How can a person tell if she is clinically depressed or just down?
Depression is the most common mental/emotional disorder, costing American business untold billions of dollars in productivity each year. That’s because most depressed people go to work anyway, and only 1/3 seek treatment, and because most folks believe they can and should bring themselves out of a blue funk without any outside help. But that’s wrong, oh so wrong.
The primary symptoms of depression are well known: loss of hope, energy, confidence, self-esteem, mental focus, sex drive, stress tolerance, and gains or losses of appetite, sleep, or weight. It’s like the way you feel all unfocused and unmotivated when you can’t get out of bed some mornings, only it’s a low-to-medium-grade fever of that all day, every day.
The cures have been well researched too. Take four groups of depressed people. Give one medicine only, one counseling only, another receives neither, and the last gets both. The first two work about the same, each works way better than the third, but nowhere near as well as the fourth. Most people try to pull themselves up by the bootstraps, but that only pulls you down, wears you out, and leaves you with more depression.
Once medicated and counseled, try to believe and do what you’re told. Get a forgiveness transfusion: put some grace in your veins, and then become a donor. Revise your expectations of yourself and others in light of what others tell you. Depression is like an emotional stoplight stuck on red. It works better to believe and act your way into feeling better than to sit and wait for that stoplight to change.
Most of us get called moody once in awhile, and the term bipolar gets thrown around an awful lot these days. When we discuss someone’s moods, we need to define our terms very carefully.
Bipolar Disorder is a major psychological disorder, requiring medicine, counseling, and in the lifetimes of most bipolars, even hospitalization to treat. “Bipolar” literally means subject to two extremes, in this case mania and depression. To be diagnosed bipolar, you have to have a history of at least one manic episode, but because most get somewhat depressed afterward, they’re called bipolar.
A manic episode is a period lasting roughly one week or longer marked by excessive amounts of roughly half the following: self-esteem, talking, activity, energy, racing thoughts, distractibility, losing one’s temper, or pleasurable but risky/dangerous behaviors like gambling, spending sprees, and love affairs. Manic episodes can wreak havoc on relationships and bank accounts if not brought under control through treatment.

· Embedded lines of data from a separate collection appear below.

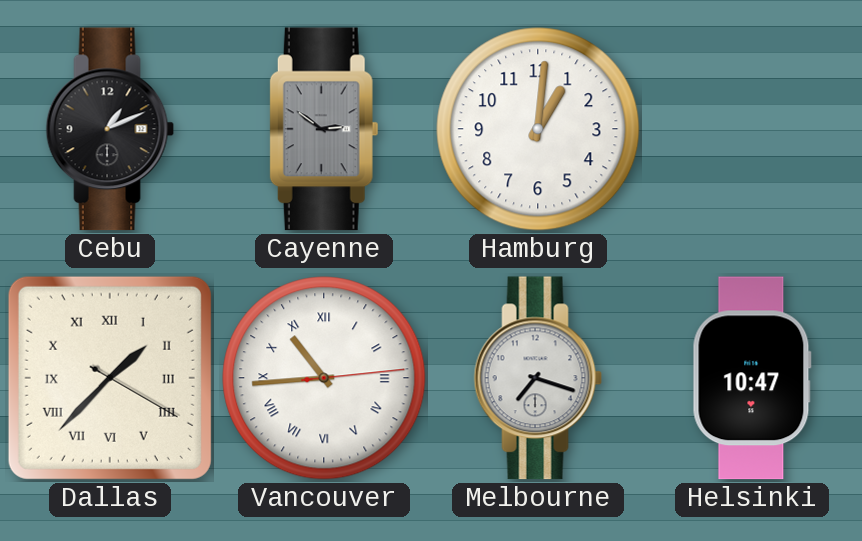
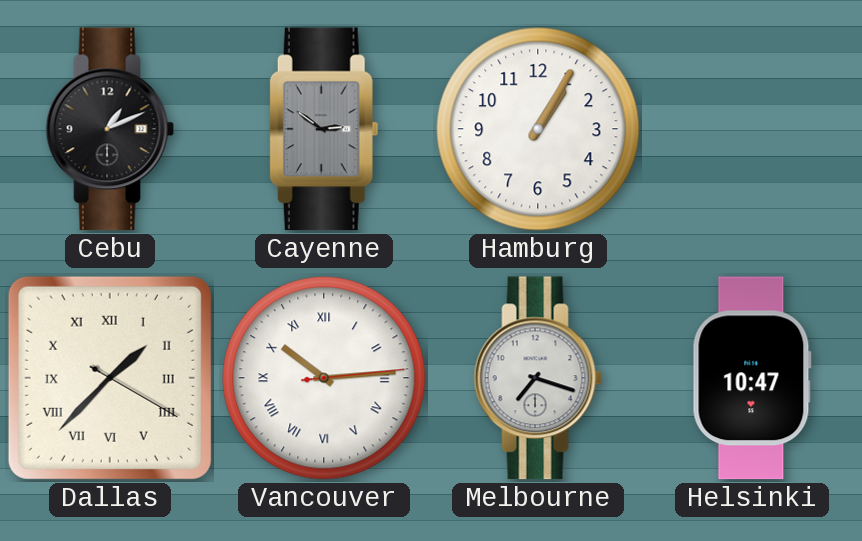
Hamburg: 1:01 -> 1:05
Vancouver: 10:44 -> 10:14
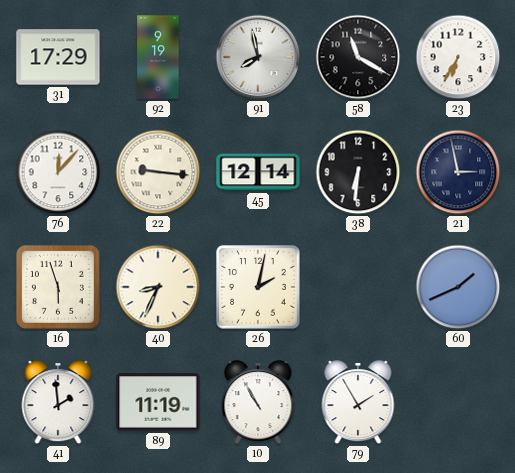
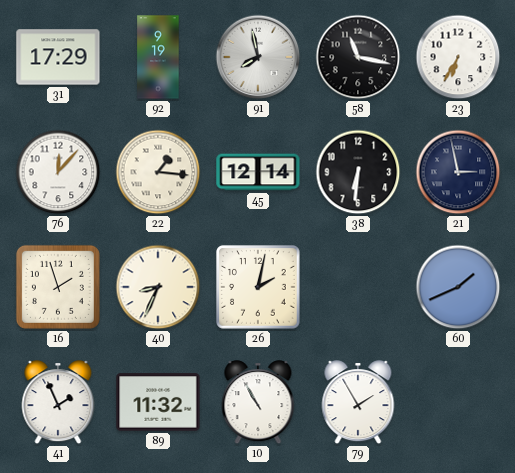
58: 11:20 -> 11:17
22: 9:16 -> 1:16
16: 5:57 -> 1:57
41: 1:59 -> 1:56
89: 11:19 -> 11:32
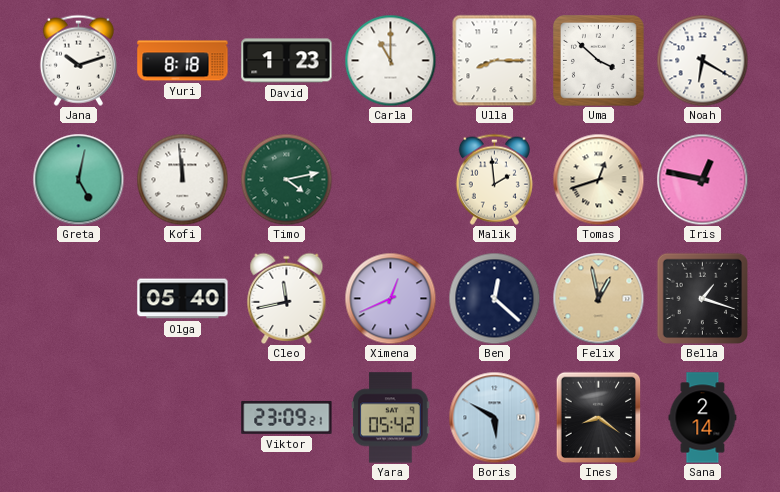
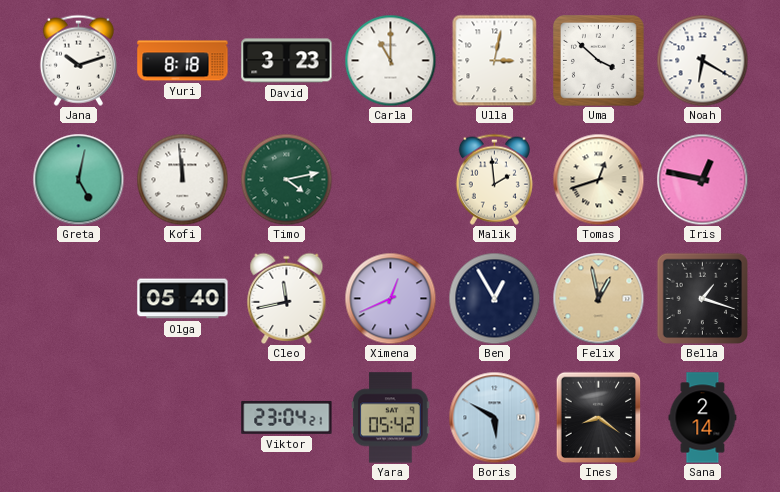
David: 1:23 -> 3:23
Ulla: 8:15 -> 3:02
Ben: 12:22 -> 12:55
Viktor: 23:09 -> 23:04
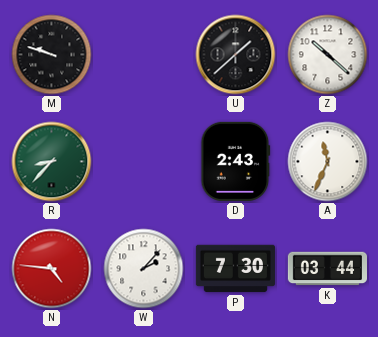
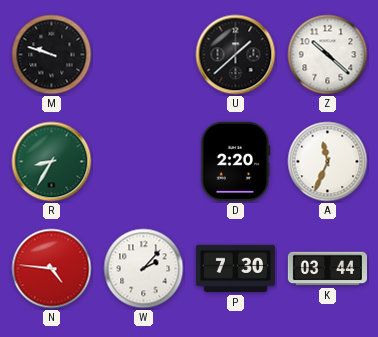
R: 8:37 -> 8:35
D: 2:43 -> 2:20
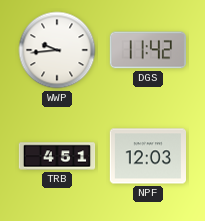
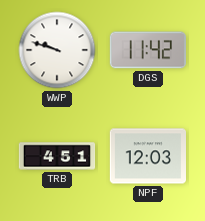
WWP: 9:44 -> 9:48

A major depressive episode is a period of two or more weeks with the exact opposite: excessive lack of energy, self-esteem, activity, and the preoccupation of with thoughts and feelings of worthless, hopeless, useless, doomed, longing for sleep and death, etc., all of which is usually disabling vocationally.
One thing all the disorders above have in common is that folks at these extremes are generally the last ones to realize they have a problem, because they trust their feelings way too much. Another common trait: they get much better with counseling and medication than with either or neither.
An intermediate level of disturbance is a personality disorder (PD), a pervasive and stable pattern of emotional and relationship problems that has existed most of one’s adult life. Of the 12 kinds of PD, three are most likely to be called moody (correct) or bipolar (incorrect): histrionic (drama kings, crisis queens, exaggerators who need lots of attention), cyclothymic (moods go slowly from up to down without quite hitting the extremes of previous paragraphs), and borderline (relationships and moods are unstable and intense, and though they always know basic reality like who they are, they vacillate suddenly and without much apparent reason between extremes of idealizing and villainizing key people in their lives). Don’t throw these terms around at home: diagnosis and treatment of these conditions requires a licensed professional.
The mildest form of emotional disorders is adjustment disorders. These do not have manic periods, but discouragement will alternate with anxiety and/or misbehavior (poor judgment) milder than a manic episode. Adjustment disorders are basically triggered by life events, but involve prolonged reactions, longer than three months (or if losing a loved one, 6 to 12 months, depending on how close was the deceased, and how suddenly or violently they died).
Finally, all of us have moods, emotional reactions which seem excessive to others. Others of us are just moody, inclined to be emotionally sensitive and over-reactive. Neither medication nor counseling is going to change moody people that are born that way, or moody moments that life just deals us from time to time. It’s best for us to give the comfort and help we can afford to give hurting people, and then just accept them, backing off to give them time and space they need to heal. Otherwise we’ll just put ourselves in a bad mood.